Methods: In 295 neonates from the prospective Basel-Bern Infant Lung Development Cohort, we performed complete blood counts and fluorescence-activated cell sorting scans of umbilical cord blood. The associations between risk factors and cord blood cells were assessed using multivariable linear regressions.
Results: The multivariable regression analysis showed that an increase per 10μg/m3 of the average nitrogen dioxide 14 days before birth was associated with a decrease in leukocyte (6.7%, 95% CI:-12.1,-1.0) and monocyte counts (11.6%, 95% CI:-19.6,-2.8). Maternal smoking during pregnancy was associated with significantly lower cord blood cell counts in multiple cell populations. Moreover, we observed sex differences regarding eosinophilic granulocytes and plasmacytoid dendritic cells. Finally, significantly increased numbers of cord blood cells were observed in infants exposed to perinatal stress.
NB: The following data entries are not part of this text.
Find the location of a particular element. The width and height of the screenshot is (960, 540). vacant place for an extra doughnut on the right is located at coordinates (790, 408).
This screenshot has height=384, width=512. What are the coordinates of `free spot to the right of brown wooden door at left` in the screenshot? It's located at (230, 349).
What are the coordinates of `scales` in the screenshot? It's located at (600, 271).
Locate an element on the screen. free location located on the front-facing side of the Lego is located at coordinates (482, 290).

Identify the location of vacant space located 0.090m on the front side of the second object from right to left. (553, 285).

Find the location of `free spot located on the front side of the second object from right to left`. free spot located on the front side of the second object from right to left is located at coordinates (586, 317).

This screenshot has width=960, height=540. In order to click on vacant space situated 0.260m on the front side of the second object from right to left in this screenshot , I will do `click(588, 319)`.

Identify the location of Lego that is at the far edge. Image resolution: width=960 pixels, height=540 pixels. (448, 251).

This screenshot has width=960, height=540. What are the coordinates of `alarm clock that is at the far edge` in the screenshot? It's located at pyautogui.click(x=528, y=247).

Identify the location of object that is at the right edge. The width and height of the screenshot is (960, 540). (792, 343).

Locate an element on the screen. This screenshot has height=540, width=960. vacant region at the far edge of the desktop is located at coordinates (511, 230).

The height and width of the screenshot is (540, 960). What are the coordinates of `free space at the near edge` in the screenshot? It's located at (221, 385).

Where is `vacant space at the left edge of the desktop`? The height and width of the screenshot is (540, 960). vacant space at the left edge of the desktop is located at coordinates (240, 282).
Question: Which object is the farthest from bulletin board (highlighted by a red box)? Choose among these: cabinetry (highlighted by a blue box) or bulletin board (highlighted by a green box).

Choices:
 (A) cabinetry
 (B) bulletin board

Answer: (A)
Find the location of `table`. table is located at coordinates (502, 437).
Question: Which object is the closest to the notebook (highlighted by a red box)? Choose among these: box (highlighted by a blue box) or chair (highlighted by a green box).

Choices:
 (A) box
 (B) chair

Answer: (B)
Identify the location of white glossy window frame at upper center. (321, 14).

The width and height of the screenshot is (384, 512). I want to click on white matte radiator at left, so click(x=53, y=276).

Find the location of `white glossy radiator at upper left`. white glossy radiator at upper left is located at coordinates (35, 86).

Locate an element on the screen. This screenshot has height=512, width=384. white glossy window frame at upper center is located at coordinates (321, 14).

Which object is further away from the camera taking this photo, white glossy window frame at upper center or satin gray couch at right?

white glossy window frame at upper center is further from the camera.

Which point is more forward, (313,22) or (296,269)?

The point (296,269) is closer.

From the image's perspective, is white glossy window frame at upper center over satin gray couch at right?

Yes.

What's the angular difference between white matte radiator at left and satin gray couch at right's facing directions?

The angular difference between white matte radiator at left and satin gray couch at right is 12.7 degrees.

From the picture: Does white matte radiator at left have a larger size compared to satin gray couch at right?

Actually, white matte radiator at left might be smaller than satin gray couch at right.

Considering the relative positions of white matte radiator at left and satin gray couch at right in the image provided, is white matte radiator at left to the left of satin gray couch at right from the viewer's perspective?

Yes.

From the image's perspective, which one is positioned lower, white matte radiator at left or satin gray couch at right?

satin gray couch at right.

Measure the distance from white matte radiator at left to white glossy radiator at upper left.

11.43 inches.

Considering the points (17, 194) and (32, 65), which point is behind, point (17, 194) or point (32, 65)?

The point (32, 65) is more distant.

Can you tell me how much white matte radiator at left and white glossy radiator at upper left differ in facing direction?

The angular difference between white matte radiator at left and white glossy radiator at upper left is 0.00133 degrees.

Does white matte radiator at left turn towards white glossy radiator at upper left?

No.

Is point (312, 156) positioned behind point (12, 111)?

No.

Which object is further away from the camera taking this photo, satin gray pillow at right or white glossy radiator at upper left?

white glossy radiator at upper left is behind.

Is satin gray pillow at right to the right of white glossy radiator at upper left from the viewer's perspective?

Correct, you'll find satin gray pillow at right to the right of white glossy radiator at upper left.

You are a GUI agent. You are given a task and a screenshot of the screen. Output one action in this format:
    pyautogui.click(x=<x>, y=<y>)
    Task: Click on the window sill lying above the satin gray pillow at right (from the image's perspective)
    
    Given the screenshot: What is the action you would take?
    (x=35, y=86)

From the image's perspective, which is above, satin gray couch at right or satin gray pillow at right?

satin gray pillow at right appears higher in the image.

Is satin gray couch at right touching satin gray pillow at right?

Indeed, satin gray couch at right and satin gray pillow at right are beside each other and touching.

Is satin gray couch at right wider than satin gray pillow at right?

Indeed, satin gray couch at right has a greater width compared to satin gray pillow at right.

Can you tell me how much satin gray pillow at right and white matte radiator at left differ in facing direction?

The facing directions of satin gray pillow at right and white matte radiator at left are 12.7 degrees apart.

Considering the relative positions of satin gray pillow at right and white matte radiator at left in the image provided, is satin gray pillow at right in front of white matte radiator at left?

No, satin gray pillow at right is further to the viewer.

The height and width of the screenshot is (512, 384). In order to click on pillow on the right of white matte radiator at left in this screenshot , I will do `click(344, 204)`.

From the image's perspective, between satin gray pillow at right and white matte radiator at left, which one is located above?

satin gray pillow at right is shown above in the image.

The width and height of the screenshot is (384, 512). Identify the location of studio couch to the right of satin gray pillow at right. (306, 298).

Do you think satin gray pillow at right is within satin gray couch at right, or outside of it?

Cesarean section seems to play a significant role in Th1/Th2 balance.
Conclusions: Our results suggest that all three: environmental, hereditary and perinatal factors play a significant role in the composition of cord blood cells at birth, and it is important to adjust for all of these factors in cord blood studies. In particular, perinatal circumstances seem to influence immune balance, which could have far reaching consequences in the development of immune mediated diseases.